Esensi dari gerakan ini terletak pada keberanian sekolah untuk melakukan berbagai inovasi yang keluar dari pakem konvensional. Jika biasanya literasi hanya identik dengan membaca buku di perpustakaan, di Manokwari, konsep ini diperluas menjadi literasi digital, literasi finansial, hingga literasi budaya. Sekolah menyediakan sudut-sudut baca yang nyaman dan estetis di setiap lorong kelas, sehingga buku menjadi benda yang akrab dan mudah dijangkau oleh siswa kapan saja. Dengan mendekatkan sumber bacaan ke ruang gerak siswa, sekolah berhasil memangkas hambatan psikologis yang selama ini membuat siswa enggan berkunjung ke perpustakaan pusat yang kaku.
Penerapan GLS di sekolah ini juga melibatkan pemanfaatan teknologi informasi untuk menjangkau minat generasi Z. Guru-guru di Manokwari merancang platform perpustakaan digital yang memungkinkan siswa mengakses ribuan judul e-book melalui gawai mereka. Selain membaca, siswa juga didorong untuk menjadi produser konten dengan menulis resensi buku, artikel opini, hingga karya sastra pendek yang kemudian dipublikasikan di mading digital sekolah. Proses kreatif ini sangat krusial dalam mengasah kemampuan berpikir kritis, di mana siswa belajar untuk menganalisis, menyintesis, dan mengomunikasikan ide-ide mereka secara sistematis kepada khalayak luas.

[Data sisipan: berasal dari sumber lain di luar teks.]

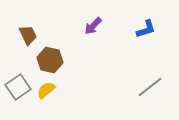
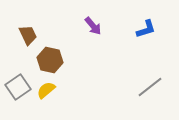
purple arrow: rotated 84 degrees counterclockwise
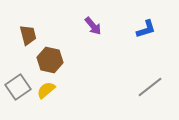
brown trapezoid: rotated 10 degrees clockwise
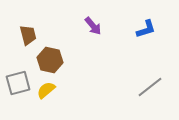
gray square: moved 4 px up; rotated 20 degrees clockwise
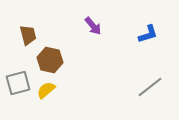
blue L-shape: moved 2 px right, 5 px down
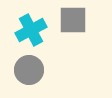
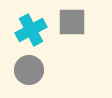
gray square: moved 1 px left, 2 px down
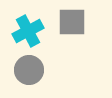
cyan cross: moved 3 px left, 1 px down
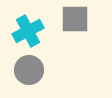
gray square: moved 3 px right, 3 px up
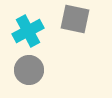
gray square: rotated 12 degrees clockwise
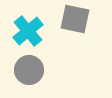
cyan cross: rotated 12 degrees counterclockwise
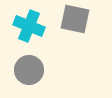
cyan cross: moved 1 px right, 5 px up; rotated 28 degrees counterclockwise
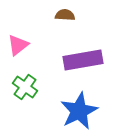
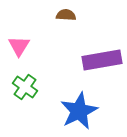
brown semicircle: moved 1 px right
pink triangle: moved 1 px right, 1 px down; rotated 20 degrees counterclockwise
purple rectangle: moved 19 px right
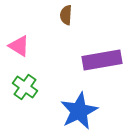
brown semicircle: rotated 90 degrees counterclockwise
pink triangle: rotated 30 degrees counterclockwise
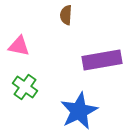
pink triangle: rotated 20 degrees counterclockwise
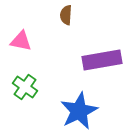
pink triangle: moved 2 px right, 5 px up
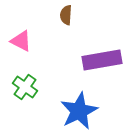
pink triangle: rotated 15 degrees clockwise
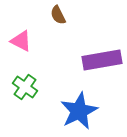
brown semicircle: moved 8 px left; rotated 30 degrees counterclockwise
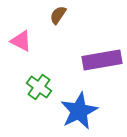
brown semicircle: rotated 60 degrees clockwise
green cross: moved 14 px right
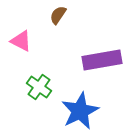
blue star: moved 1 px right
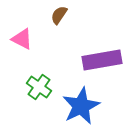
brown semicircle: moved 1 px right
pink triangle: moved 1 px right, 2 px up
blue star: moved 1 px right, 5 px up
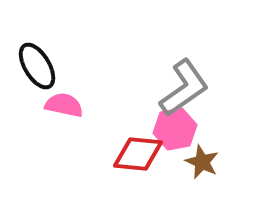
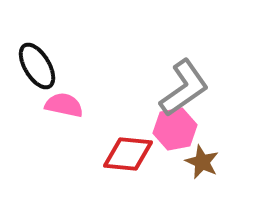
red diamond: moved 10 px left
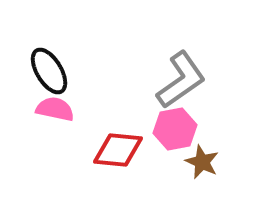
black ellipse: moved 12 px right, 5 px down
gray L-shape: moved 3 px left, 8 px up
pink semicircle: moved 9 px left, 4 px down
red diamond: moved 10 px left, 4 px up
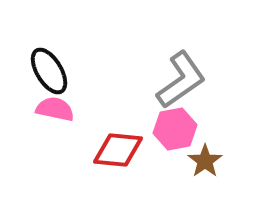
brown star: moved 3 px right, 1 px up; rotated 12 degrees clockwise
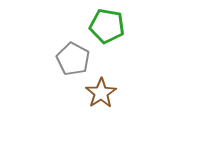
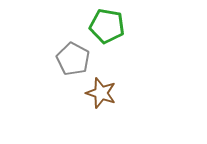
brown star: rotated 20 degrees counterclockwise
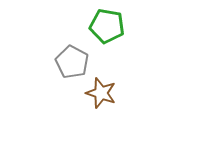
gray pentagon: moved 1 px left, 3 px down
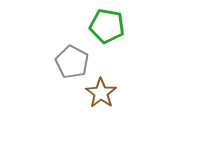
brown star: rotated 16 degrees clockwise
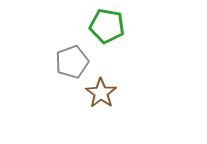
gray pentagon: rotated 24 degrees clockwise
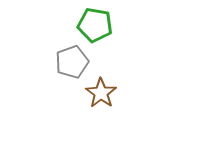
green pentagon: moved 12 px left, 1 px up
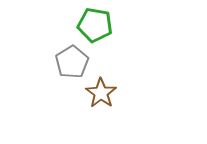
gray pentagon: rotated 12 degrees counterclockwise
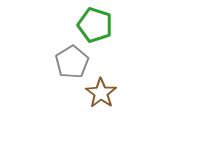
green pentagon: rotated 8 degrees clockwise
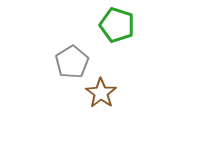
green pentagon: moved 22 px right
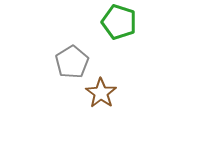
green pentagon: moved 2 px right, 3 px up
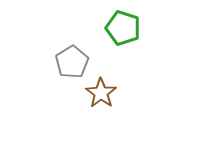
green pentagon: moved 4 px right, 6 px down
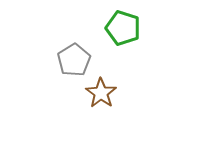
gray pentagon: moved 2 px right, 2 px up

Salah satu program unggulan yang menjadi ciri khas di SMPN 1 adalah sesi “Limabelas Menit Menyelam Literasi” sebelum jam pelajaran pertama dimulai. Dalam durasi singkat tersebut, seluruh warga sekolah, termasuk kepala sekolah dan staf administrasi, diwajibkan untuk membaca buku non-pelajaran pilihan mereka. Kegiatan ini menciptakan budaya keteladanan, di mana siswa melihat secara langsung bahwa orang dewasa di sekitar mereka pun memiliki kegemaran membaca. Atmosfer kesunyian yang produktif di pagi hari ini terbukti mampu meningkatkan fokus dan kesiapan mental siswa dalam menerima materi pelajaran inti di jam-jam berikutnya.